Ini examples tampilkan saat Stamp kartu usually outperform discount-pertama approach.
Frequent visit patterns adalah natural match untuk Stamp logika karena hadiah feels achievable dan easy untuk track.
Salons dan spas often manfaat dari Stamp atau milestone hadiah karena discounting dapat weaken premium positioning.
A discount may still make sense untuk tactical push, tetapi bisnis sebaiknya not confuse temporary price drop dengan long-term loyalty habit.
Karena pelanggan berfungsi toward future hadiah instead dari receiving lower harga on setiap purchase, yang dapat reduce continuous margin pressure.
Not always.

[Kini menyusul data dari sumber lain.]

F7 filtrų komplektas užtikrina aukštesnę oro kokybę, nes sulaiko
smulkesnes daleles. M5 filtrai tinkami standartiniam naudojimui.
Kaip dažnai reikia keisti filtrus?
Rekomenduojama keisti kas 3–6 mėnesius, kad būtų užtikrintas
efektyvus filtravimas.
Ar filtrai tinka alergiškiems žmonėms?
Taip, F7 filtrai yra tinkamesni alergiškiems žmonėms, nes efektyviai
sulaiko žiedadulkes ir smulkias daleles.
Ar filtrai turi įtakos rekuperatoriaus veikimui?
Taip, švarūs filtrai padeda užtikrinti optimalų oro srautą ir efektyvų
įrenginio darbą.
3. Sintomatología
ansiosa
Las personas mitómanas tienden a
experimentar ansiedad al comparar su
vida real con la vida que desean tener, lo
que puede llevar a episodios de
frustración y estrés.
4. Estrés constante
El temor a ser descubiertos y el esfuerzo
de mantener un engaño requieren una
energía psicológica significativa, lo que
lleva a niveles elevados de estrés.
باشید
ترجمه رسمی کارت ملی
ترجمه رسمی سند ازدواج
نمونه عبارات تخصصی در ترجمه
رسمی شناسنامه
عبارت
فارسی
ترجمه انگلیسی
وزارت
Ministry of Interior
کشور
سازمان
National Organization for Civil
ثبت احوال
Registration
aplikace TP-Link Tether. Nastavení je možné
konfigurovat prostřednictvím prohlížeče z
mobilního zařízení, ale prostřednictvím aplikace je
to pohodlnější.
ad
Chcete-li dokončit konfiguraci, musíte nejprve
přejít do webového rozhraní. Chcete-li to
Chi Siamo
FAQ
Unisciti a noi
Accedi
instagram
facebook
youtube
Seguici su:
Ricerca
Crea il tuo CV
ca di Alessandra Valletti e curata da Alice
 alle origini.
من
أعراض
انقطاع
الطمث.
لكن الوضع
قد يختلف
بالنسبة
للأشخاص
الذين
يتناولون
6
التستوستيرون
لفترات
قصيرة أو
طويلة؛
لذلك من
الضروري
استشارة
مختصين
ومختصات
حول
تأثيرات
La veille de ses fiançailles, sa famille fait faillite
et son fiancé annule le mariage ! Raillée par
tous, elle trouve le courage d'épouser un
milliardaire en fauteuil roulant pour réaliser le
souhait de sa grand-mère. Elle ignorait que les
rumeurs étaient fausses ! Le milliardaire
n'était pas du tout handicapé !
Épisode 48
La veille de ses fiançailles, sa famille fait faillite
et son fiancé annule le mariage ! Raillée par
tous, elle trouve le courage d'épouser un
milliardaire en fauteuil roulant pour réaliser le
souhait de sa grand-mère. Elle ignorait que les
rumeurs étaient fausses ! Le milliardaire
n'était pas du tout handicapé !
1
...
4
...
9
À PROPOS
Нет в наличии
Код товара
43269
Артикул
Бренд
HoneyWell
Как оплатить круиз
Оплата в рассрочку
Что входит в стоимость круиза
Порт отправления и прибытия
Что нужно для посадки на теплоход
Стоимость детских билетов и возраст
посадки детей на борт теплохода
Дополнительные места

Discounts dapat bekerja well untuk short kampanye. The problem comes saat discounts replace habit-building as main loyalty strategy.
Stamp kartu adalah usually better saat bisnis memiliki kunjungan ulang dan wants simple, visible hadiah path itu staf dapat explain quickly.
Ya. Many bisnis gunakan Stamp kartu as core repeat-visit system dan jaga discounts untuk occasional tactical kampanye instead dari making them whole program.
Next step
Peluncuran satu kartu Wallet, satu jelas hadiah, dan satu validasi alur kerja pertama. 7stamp dapat start simple, lalu grow ke dalam voucher, reminders, kampanye, dan tidak-code integrations saat bisnis adalah ready.